UFFICIO NAZIONALE PER LE COMUNICAZIONI SOCIALI
DELLA CONFERENZA EPISCOPALE ITALIANA

Umanizzare il virtuale sfida educativa nel web

Secondo monsignor Dome­nico Pompili, sottosegretario della Cei e direttore dell’Ufficio nazionale per le comunicazioni sociali, è arrivato il momento di leggere in chiave dialettica la contrapposizione tra vir­tuale e reale: «virtuale è diverso da at­tuale, non da reale»
23 Novembre 2009
La pagina in cui Antoine de Saint- Exupéry racconta della volpe, che chiede al Piccolo principe di essere «addomesticata» perché vuole creare dei legami, suo­na come una provocazione per la web generation. Eppure bisognereb­be ripartire da qui per essere testi­moni capaci di comunione, come è emerso nella seconda giornata del convegno dei rettori ed educatori dei Seminari d’Italia sulla formazione dei futuri presbiteri nella società di­gitale – a Rocca di Papa fino a oggi.

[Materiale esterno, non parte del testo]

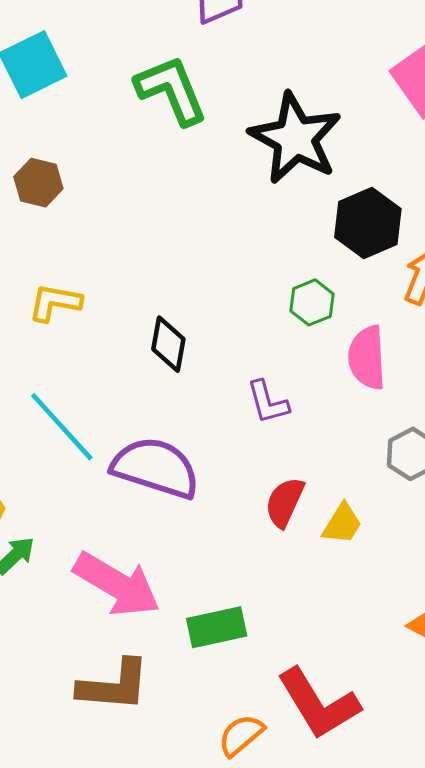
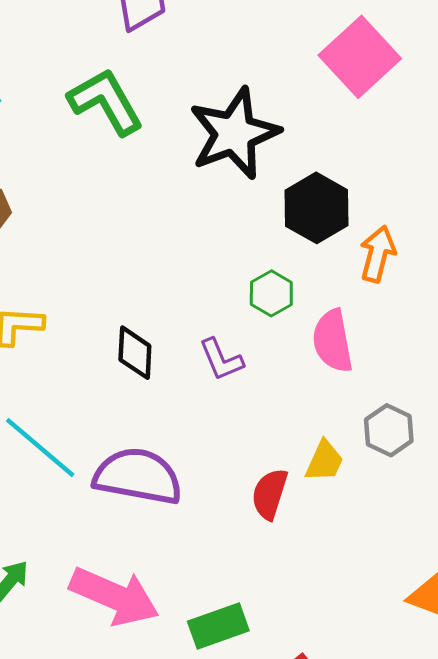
black star: (295, 138) -> (234, 133), turned 30
purple L-shape: (268, 402) -> (221, 360), moved
yellow trapezoid: (342, 524) -> (324, 461), moved

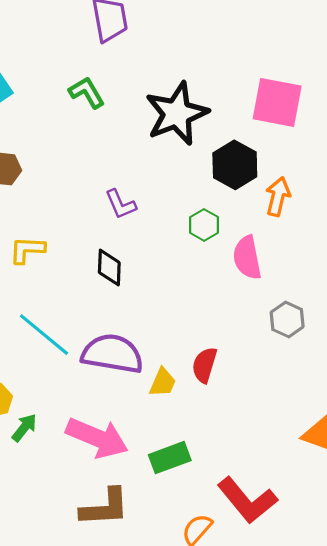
pink square: (360, 57) -> (277, 102), moved, turned -36
green L-shape: (106, 102) -> (87, 92), size x0.7
purple L-shape: (221, 360) -> (120, 204), moved
yellow trapezoid: (324, 461) -> (163, 382), moved

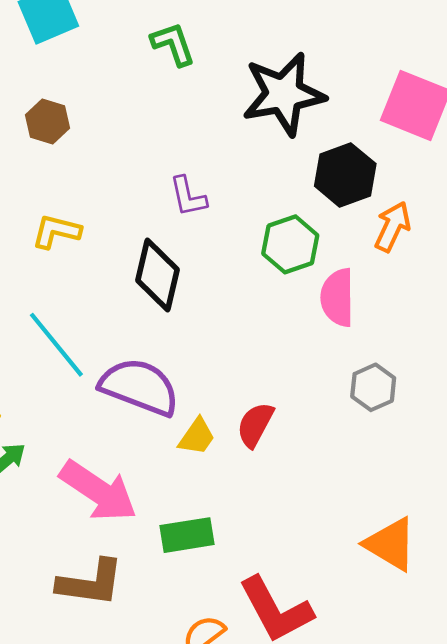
green hexagon: (204, 225) -> (290, 244), size x1.4
black diamond: (109, 267) -> (157, 275), size x1.4

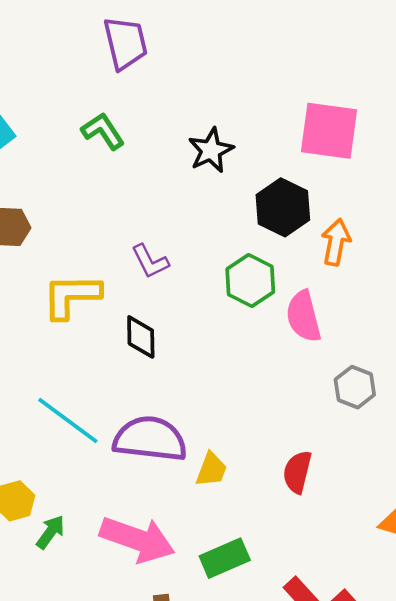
black star: (284, 94) -> (211, 150), size x0.6
yellow L-shape: (56, 231) -> (71, 296), moved, size x1.4
black diamond: (157, 275) -> (141, 337), size x0.7
red semicircle: (255, 425) -> (297, 472), moved

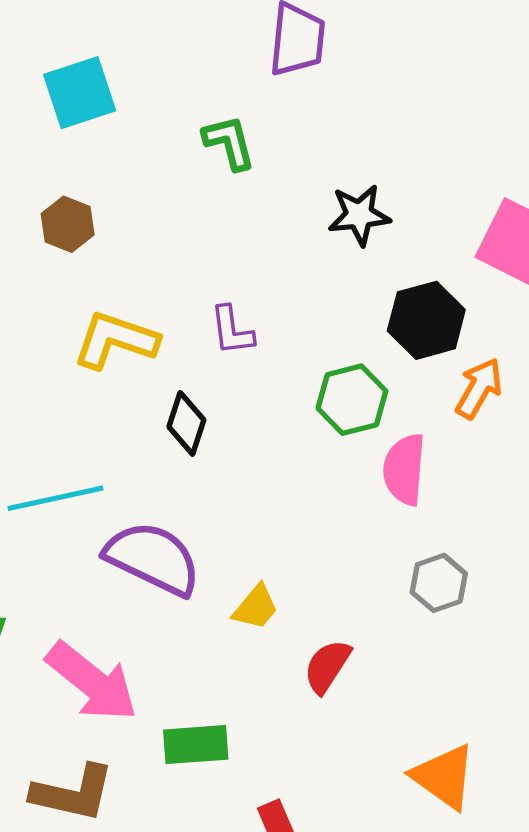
cyan line: (68, 421) -> (55, 498), turned -68
yellow trapezoid: (211, 470) -> (256, 607), moved

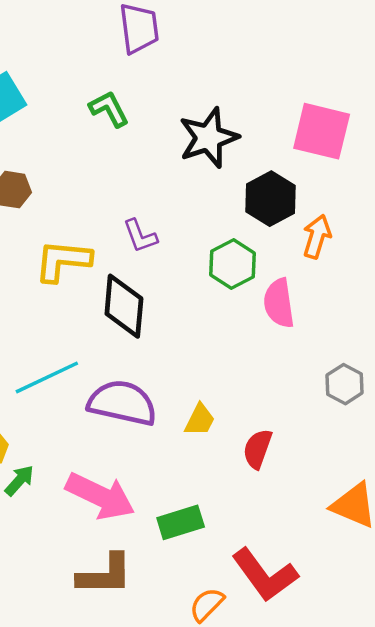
black star: (359, 215) -> (209, 138), size x1.4
black diamond: (186, 423) -> (124, 306), size x1.5
gray hexagon: (439, 583) -> (344, 384), moved

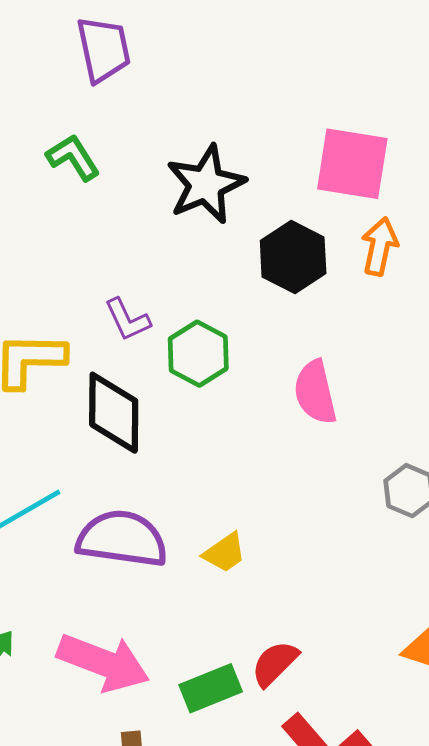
orange arrow: (317, 237) -> (380, 246), moved
green hexagon: (233, 264) -> (198, 354), moved
yellow trapezoid: (200, 420) -> (225, 553), turned 33
red semicircle: (257, 449) -> (275, 664), moved, turned 30

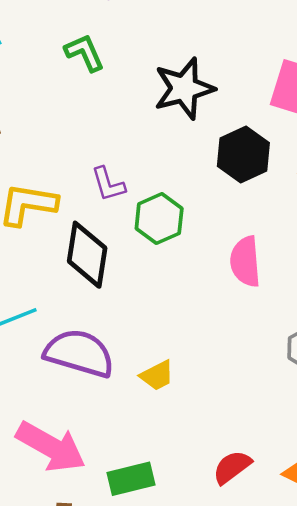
red semicircle: (275, 664) -> (232, 467), moved

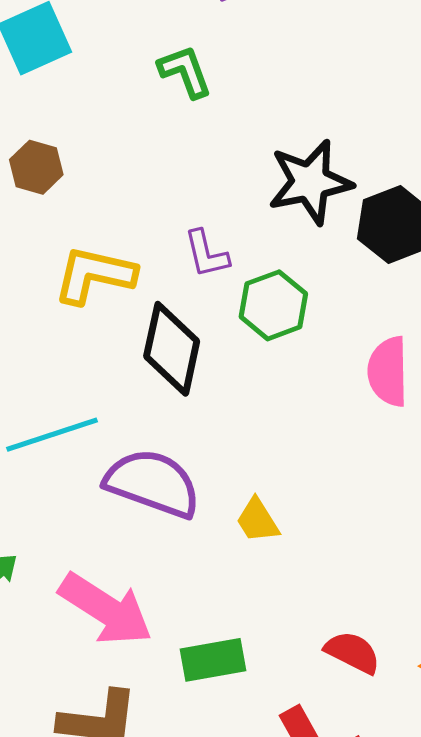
black star: (184, 88) -> (310, 182), moved
yellow trapezoid: (157, 375) -> (257, 520), turned 81
red semicircle: (232, 467) -> (353, 652), turned 60

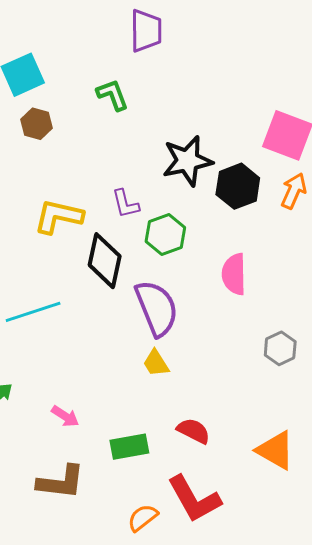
brown hexagon: (36, 167) -> (37, 124), moved
purple semicircle: (153, 483) -> (157, 308), moved, turned 48
pink arrow: (106, 609) -> (65, 416), size x0.5
red semicircle: (353, 652) -> (194, 431), moved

  «Occorre educare all’amore vero, al superamento di sé che apre all’amo­re di Dio e dei fratelli», ha affermato don Alessandro Ravaglioli, psicologo e docente alla Gregoriana, sottoli­neando che questo significa «ap­profondire la conoscenza del proprio mondo emotivo-affettivo per poter accogliere l’altro senza strumentaliz­zarlo e attribuire la giusta dose d’a­more a oggetti e situazioni». Non si tratta, ha chiarito, di proporre «una sdolcinata educazione sentimenta­le », ma di aiutare la persona in Semi­nario a prendere maggiormente con­tatto con il proprio mondo interiore, fatto di entusiasmi, delusioni, aspet­tative, idee e valori. Grazie a tale pro­cesso di «auto-appropriazione», ha spiegato, «sarà meno ardua la gestio­ne di inclinazioni e reazioni imme­diate ». Un percorso che sappia «sti­molare l’ortopatia», cioè il corretto sentire, oltre che «purificare le moti­vazioni, smascherando il bene appa­rente e le manipolazioni nelle rela­zioni con gli altri». Tutto ciò, eviden- temente, «ha ricadute fonda­mentali anche sull’identità sessuale».

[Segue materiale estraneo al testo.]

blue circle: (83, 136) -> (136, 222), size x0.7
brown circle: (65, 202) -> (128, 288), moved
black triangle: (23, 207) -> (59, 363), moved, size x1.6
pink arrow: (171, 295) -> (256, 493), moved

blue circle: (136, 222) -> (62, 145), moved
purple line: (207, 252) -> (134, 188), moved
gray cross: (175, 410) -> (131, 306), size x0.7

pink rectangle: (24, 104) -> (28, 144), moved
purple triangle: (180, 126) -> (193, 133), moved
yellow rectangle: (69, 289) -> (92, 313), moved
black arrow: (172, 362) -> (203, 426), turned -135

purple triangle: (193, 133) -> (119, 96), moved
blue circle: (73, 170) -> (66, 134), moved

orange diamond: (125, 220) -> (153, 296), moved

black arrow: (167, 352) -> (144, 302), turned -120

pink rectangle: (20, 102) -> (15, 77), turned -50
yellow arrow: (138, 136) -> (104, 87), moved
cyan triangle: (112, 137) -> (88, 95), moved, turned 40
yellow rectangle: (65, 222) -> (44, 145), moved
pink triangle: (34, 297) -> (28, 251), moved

  In una società mediatica e virtuale, attraente e sperso­nalizzata, la sfida è quella di imparare a conoscere se stes­si e recuperare la dimensio­ne interpersonale. «Partendo dal presupposto che i giova­ni sono i primi a rendersi conto delle potenzialità e dei rischi del mondo digitale, ser­ve una bonifica delle relazioni che so­no spesso schermate», ha auspicato don Raffaele Ponticelli, padre spiri­tuale del Seminario Maggiore di Na­poli, intervenendo alla tavola roton­da coordinata da don Nico Dal Molin, direttore del Centro nazionale voca­zioni della Cei. «L’uomo del XXI se­colo versa in una solitudine spaven­tosa, più comunica e meno parla», ha osservato il massmediologo Giaco­mo Coccolini mettendo in guardia dal rischio di «comunicazioni rarefatte». Inoltre, nell’ottica di un ripensamen­to dei cammini di formazione dei fu­turi sacerdoti, alla luce dei cambia­menti che viviamo, è quanto mai es­senziale «favorire il discernimento co­munitario, oltre che rileggere i con­testi abitativi e gli spazi architettoni­ci per rendere il Seminario sempre più casa di comunione», ha suggeri­to monsignor Andrea Caelli, rettore del Seminario di Como.
  Senza dimenticare l’importanza di «formare i formatori», mantenendo sempre un atteggiamento critico, ma positivo. Secondo monsignor Dome­nico Pompili, sottosegretario della Cei e direttore dell’Ufficio nazionale per le comunicazioni sociali, è arrivato in­fatti il momento di leggere in chiave dialettica la contrapposizione tra vir­tuale e reale: «virtuale è diverso da at­tuale, non da reale», ha precisato. «Non si tratta – ha detto – di decidere se accettare i nuovi linguaggi o met­tere in atto tattiche di contenimento, ma di interpretarli nel modo più u­manizzante possibile». In fondo, il vir­tuale può trasformarsi in richiamo al­la dimensione spirituale. Come ripe­teva il Piccolo Principe «l’essenziale è invisibile agli occhi».